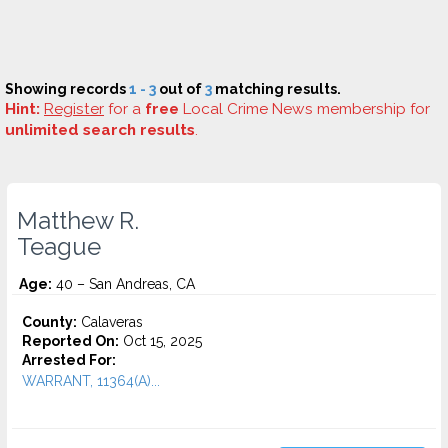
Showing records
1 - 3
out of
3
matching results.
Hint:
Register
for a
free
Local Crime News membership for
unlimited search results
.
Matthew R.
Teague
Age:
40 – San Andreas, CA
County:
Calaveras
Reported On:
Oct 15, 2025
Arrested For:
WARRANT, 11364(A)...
....................
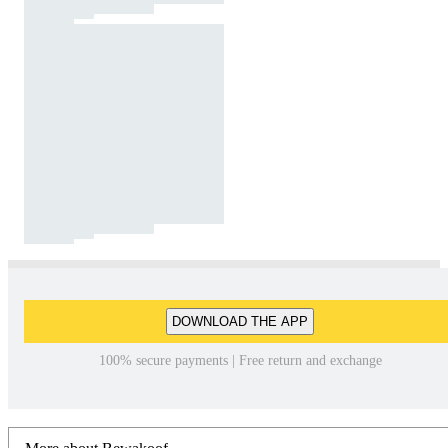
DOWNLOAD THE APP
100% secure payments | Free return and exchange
....................
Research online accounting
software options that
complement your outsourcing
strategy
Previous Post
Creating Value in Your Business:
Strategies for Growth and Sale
....................
__Work to complete__. The response must hold only the lines above from the line with "Local Crime News membership for" through the line with "WARRANT, 11364(A)...", each copied exactly, both ends kept.

__Output of the task__.
Local Crime News membership for
unlimited search results
.
Matthew R.
Teague
Age:
40 – San Andreas, CA
County:
Calaveras
Reported On:
Oct 15, 2025
Arrested For:
WARRANT, 11364(A)...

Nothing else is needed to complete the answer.